Sebagai contoh kasus dapat Anda simak dalam Putusan Mahkamah Agung Nomor 1517 K/Pdt/2009. Kasus ini bermula saat penumpang maskapai Singapore Airlines (penggugat) yang mengalami kecelakaan pada penerbangan SQ-006. Maskapai Singapore Airlines dalam kasus ini sebagai tergugat. Penggugat mengalami cidera dan cacat secara fisik dan mental (psikis). Akibat insiden ini, penggugat sampai melakukan pengobatan secara periodik ke beberapa dokter dan psikiater. Penggugat mengalami trauma psikis naik pesawat terbang sehingga tidak bisa lagi melakukan perjalanan dengan pesawat terbang, dan akibatnya terganggu dalam kelancaran melaksanakan pekerjaan dan tugas-tugasnya.

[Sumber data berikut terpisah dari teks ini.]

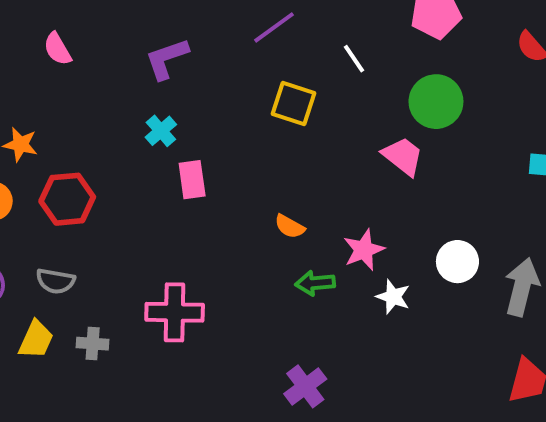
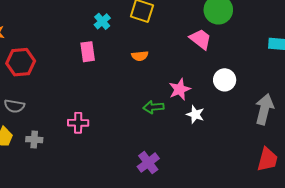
cyan cross: (161, 131) -> (102, 21), moved
orange semicircle: (290, 226) -> (140, 56), moved, turned -35
white circle: (457, 262) -> (225, 80), moved
pink cross: (175, 312) -> (78, 123), size x0.7

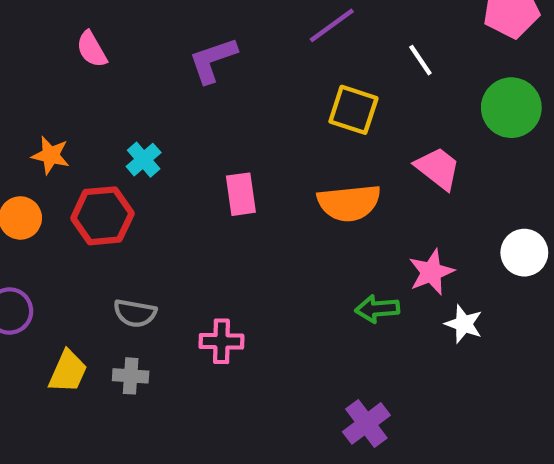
cyan cross: (102, 21) -> (144, 160), moved
pink trapezoid: (201, 39) -> (438, 168), moved
orange semicircle: (140, 56) -> (349, 203), size x1.8
gray semicircle: (14, 106) -> (135, 313), moved

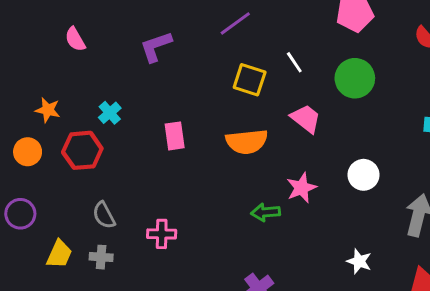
white line: (420, 60) -> (294, 62), moved
gray semicircle: (135, 313) -> (104, 215), turned 52
white star: (464, 324) -> (359, 261), moved

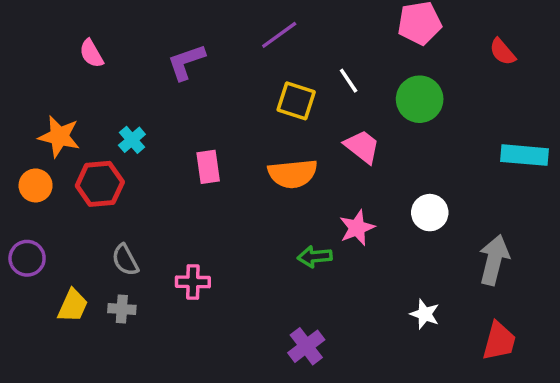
orange star: (48, 110) -> (59, 136), size x1.4

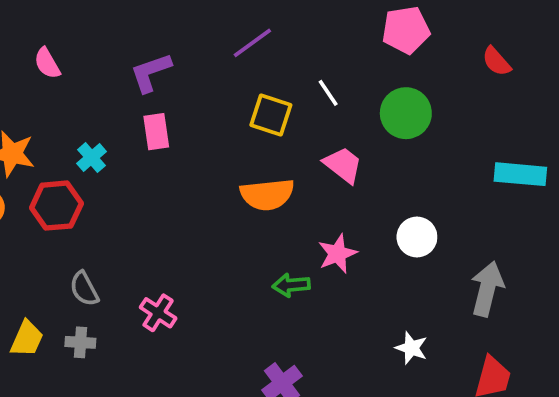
pink rectangle: (208, 167) -> (156, 132), moved
pink cross: (193, 282) -> (158, 313), turned 32

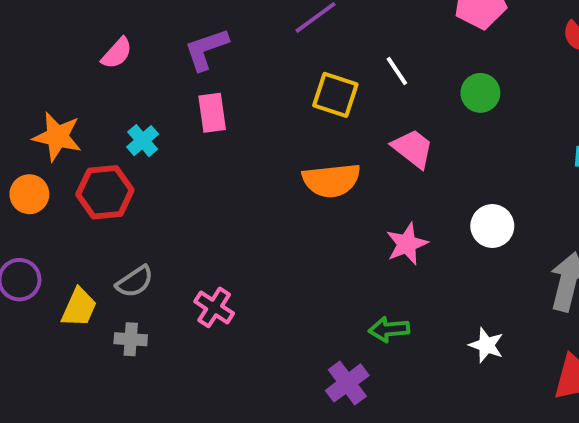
pink semicircle: (47, 63) -> (117, 53), moved, turned -108
green circle: (406, 113) -> (480, 93), size x0.7
green arrow: (291, 285) -> (389, 329), moved
gray semicircle: (84, 289) -> (135, 282), turned -96
yellow trapezoid: (27, 339) -> (79, 307), moved

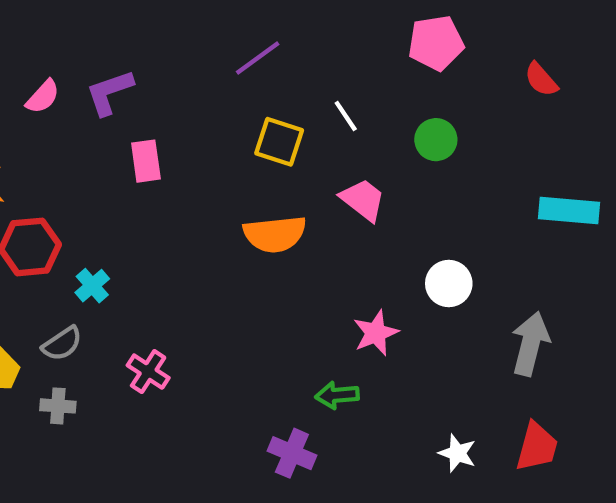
purple L-shape: (206, 49) -> (109, 92), moved
cyan cross: (143, 141) -> (92, 286), moved
pink star: (407, 244) -> (376, 333), moved
white star: (486, 345) -> (457, 453), moved
purple cross: (347, 383) -> (292, 453), turned -30

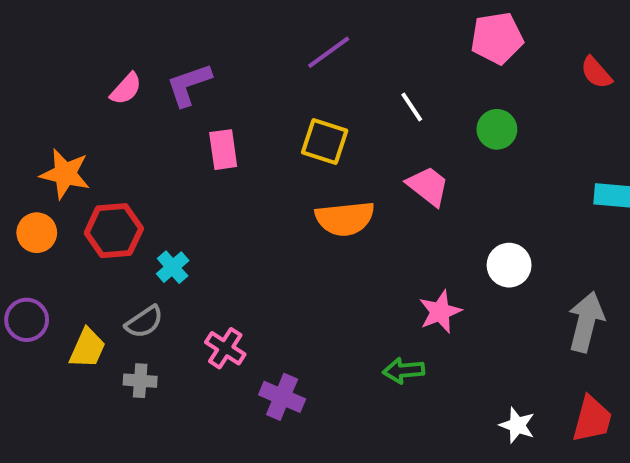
yellow square: (279, 142) -> (325, 141), moved
purple cross: (292, 453) -> (282, 397), moved

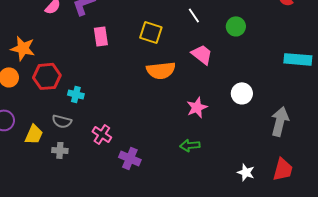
cyan cross: (173, 267) -> (76, 94), turned -35
pink star: (440, 312) -> (197, 107), moved
gray semicircle: (144, 322) -> (62, 121), turned 48

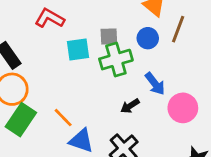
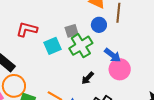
black arrow: (130, 106) -> (88, 78), moved
pink circle: (183, 108) -> (120, 69), moved

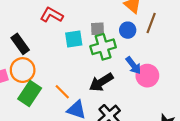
pink circle: (120, 69) -> (147, 76), moved
black arrow: (88, 78) -> (101, 82), size x1.6

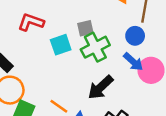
blue circle: (128, 30) -> (135, 36), moved

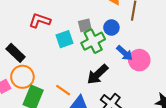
blue circle: (135, 36) -> (111, 28), moved

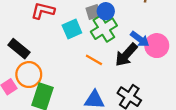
blue circle: (111, 28) -> (106, 11), moved
black arrow: (98, 74) -> (126, 55), moved
orange line: (63, 90) -> (94, 60), moved

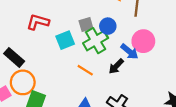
blue circle: (106, 11) -> (108, 26), moved
pink circle: (157, 46) -> (143, 41), moved
black arrow: (126, 55) -> (116, 66), size x0.7

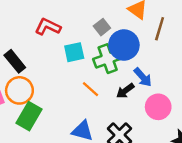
gray square: (86, 25) -> (102, 27), moved, turned -32
blue circle: (108, 26) -> (124, 45), size x1.6
pink circle: (143, 41) -> (158, 107), moved

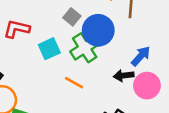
blue arrow: (143, 77) -> (141, 56), moved, turned -85
black arrow: (125, 91) -> (124, 76), moved, turned 42

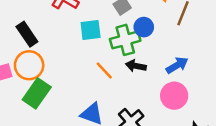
blue circle: (98, 30) -> (144, 27), size x0.6
black arrow: (124, 76) -> (136, 66), moved

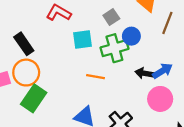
black arrow: (136, 66) -> (144, 73), moved
orange line: (104, 71) -> (95, 77), turned -36

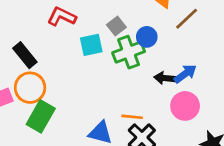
gray square: (111, 17) -> (116, 26), moved
brown line: (167, 23) -> (187, 19), turned 30
orange line: (95, 77) -> (132, 117), moved

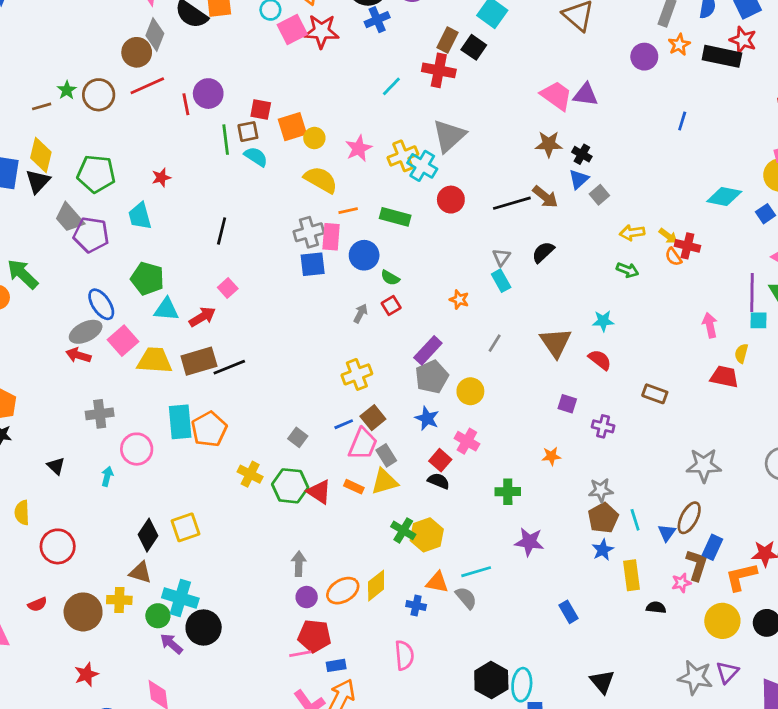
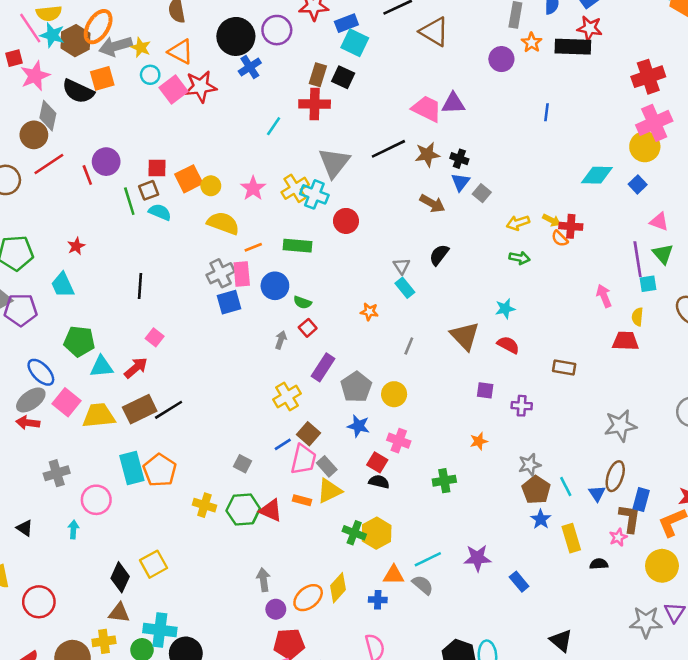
black line: (512, 203) -> (388, 149), moved
purple rectangle: (428, 350) -> (323, 367), moved
purple star: (529, 542) -> (477, 558), moved

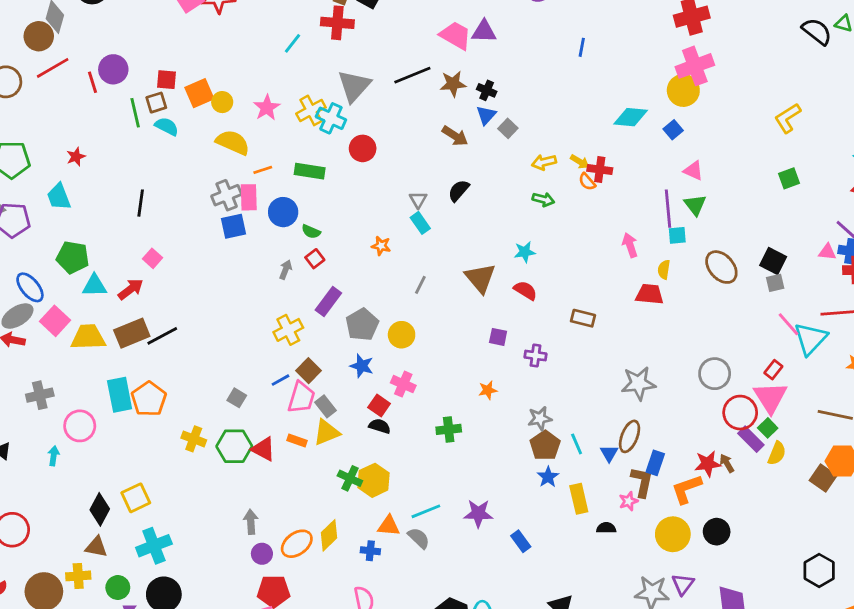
cyan cross: (160, 630) -> (154, 546), moved, turned -32

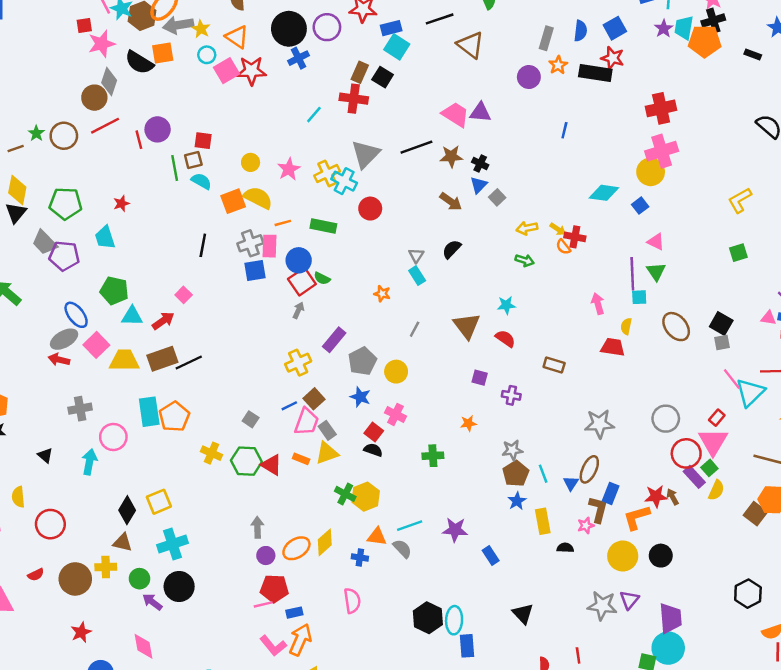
orange square: (199, 93) -> (233, 201), moved
black line: (141, 203) -> (203, 245), moved
red square: (315, 259) -> (302, 282), moved, size x1.6
cyan arrow: (54, 456) -> (89, 462), size x1.5

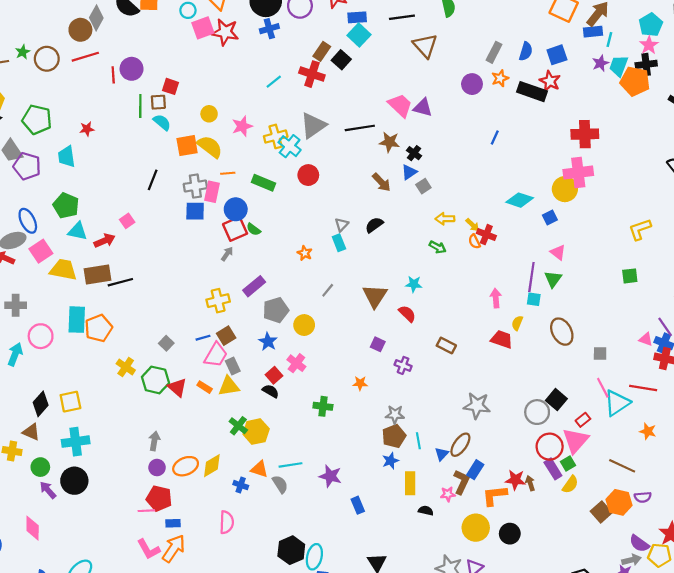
black square: (721, 323) -> (556, 400), moved

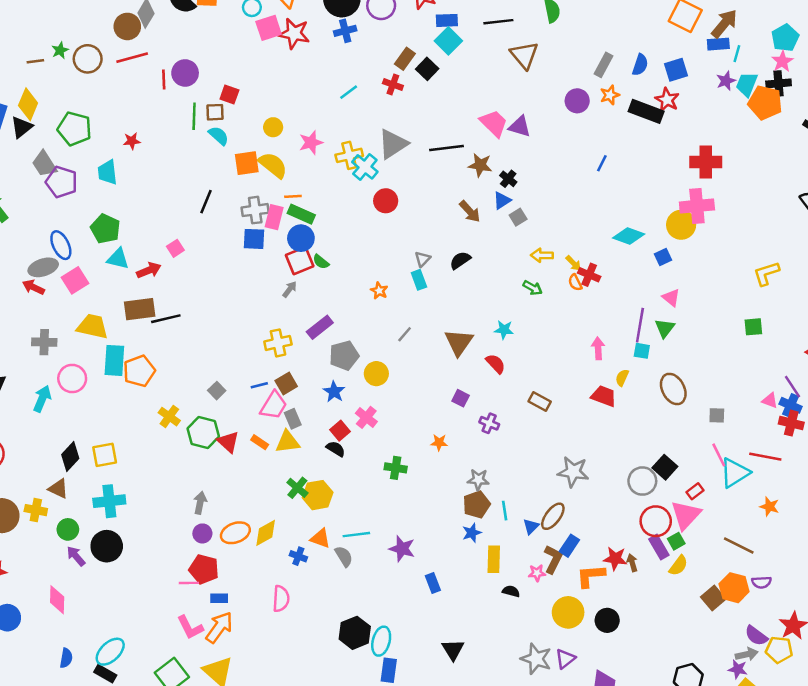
red cross: (312, 74) -> (393, 84), size x0.7
green rectangle: (264, 183) -> (301, 214), moved
yellow trapezoid: (63, 270) -> (92, 326), moved

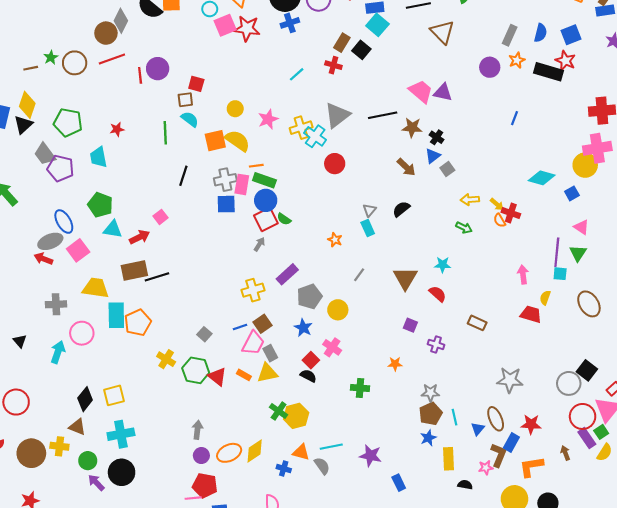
green line: (194, 116) -> (165, 133), moved
brown ellipse: (553, 516) -> (496, 419), turned -55
red star: (615, 559) -> (531, 424), moved

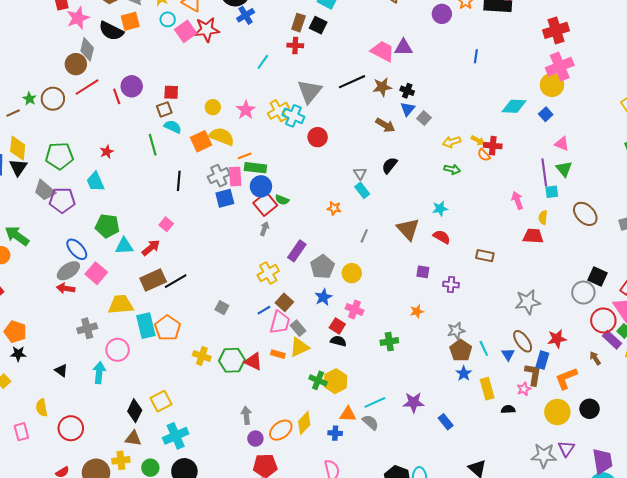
blue star: (303, 328) -> (323, 297), turned 30
gray square: (204, 334) -> (222, 308), moved

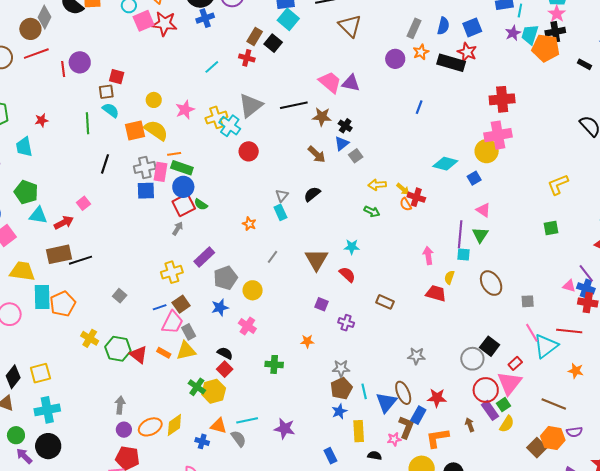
gray star: (528, 302) -> (416, 356), size x0.7
red square: (337, 326) -> (225, 369), moved
blue triangle: (508, 354) -> (386, 402), size x1.6
blue rectangle: (446, 422) -> (330, 456), moved

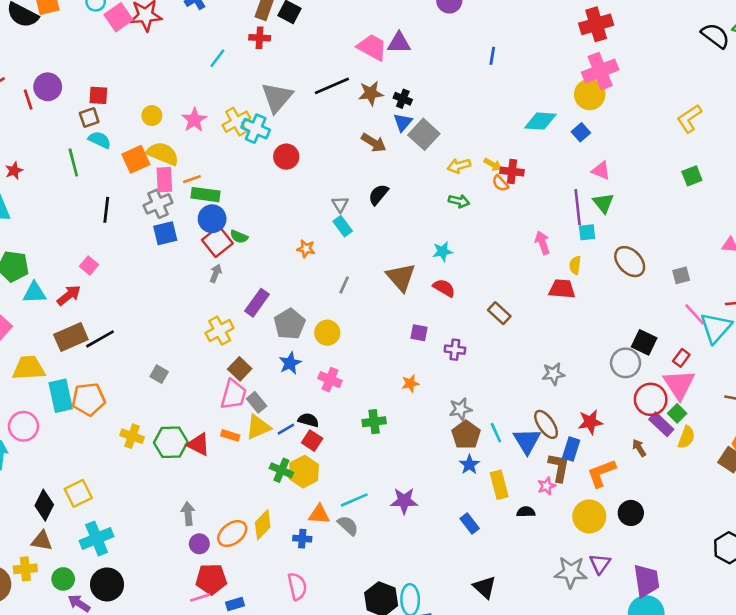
gray square: (356, 156) -> (424, 134), size x1.6
pink rectangle: (160, 172) -> (164, 180), moved
brown rectangle: (385, 302) -> (499, 313), turned 30
orange pentagon: (63, 304) -> (89, 399), turned 30
blue line: (160, 307) -> (286, 429), moved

Penggugat menggugat atas dasar perbuatan melawan hukum. Pada pengadilan tingkat pertama, Pengadilan Negeri Jakarta Selatan menghukum Tergugat sebesar Rp1 milyar, Pengadilan Tinggi DKI Jakarta menambahnya menjadi Rp1,5 milyar dan dikuatkan di tingkat kasasi. Singapore Airlines berkewajiban membayar ganti rugi materil maupun immateril kepada Sigit. Dari segi immateril, hakim memberi “hadiah” kepada Sigit sebesar Rp1 milyar. Menurut majelis, ganti rugi sebesar itu pantas diberikan kepada Sigit yang mengalami trauma emosional akibat kecelakaan pesawat. Pada ganti rugi materil, hakim memerintahkan agar Singapore Airlines membayar sebesar Rp504,3 juta. Alhasil, total Singapore Airlines dihukum membayar ganti rugi sebesar Rp1,5 milyar. Penjelasan kasus selengkapnya dapat Anda simak dalam artikelSingapore Airlines Harus Bayar Ganti Rugi Rp1,5 Milyar.
Demikian jawaban dari kami, semoga bermanfaat.